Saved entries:
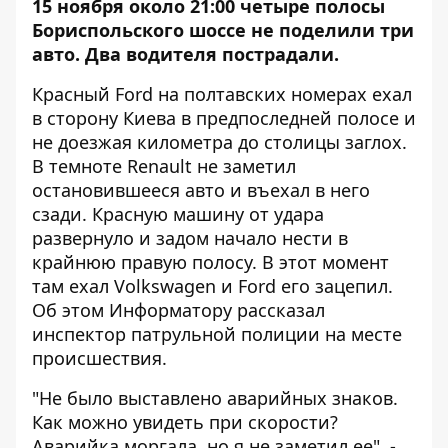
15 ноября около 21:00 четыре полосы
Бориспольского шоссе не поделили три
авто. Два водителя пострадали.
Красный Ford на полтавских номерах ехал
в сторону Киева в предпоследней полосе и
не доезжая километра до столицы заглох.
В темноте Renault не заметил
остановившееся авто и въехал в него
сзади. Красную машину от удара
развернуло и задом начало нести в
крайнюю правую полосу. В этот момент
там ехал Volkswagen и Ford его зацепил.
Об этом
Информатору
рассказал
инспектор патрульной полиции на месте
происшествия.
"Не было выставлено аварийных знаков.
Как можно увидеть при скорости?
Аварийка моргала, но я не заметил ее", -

--

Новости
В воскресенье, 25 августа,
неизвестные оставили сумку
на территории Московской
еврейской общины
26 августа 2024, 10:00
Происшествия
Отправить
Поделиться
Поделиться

_PROBLEM_.
Reproduce only the lines above, starting at the line with "крайнюю правую полосу. В этот момент" and ending at the line with "Аварийка моргала, но", exactly as written.

_WRITTEN SOLUTION_.
крайнюю правую полосу. В этот момент
там ехал Volkswagen и Ford его зацепил.
Об этом
Информатору
рассказал
инспектор патрульной полиции на месте
происшествия.
"Не было выставлено аварийных знаков.
Как можно увидеть при скорости?
Аварийка моргала, но я не заметил ее", -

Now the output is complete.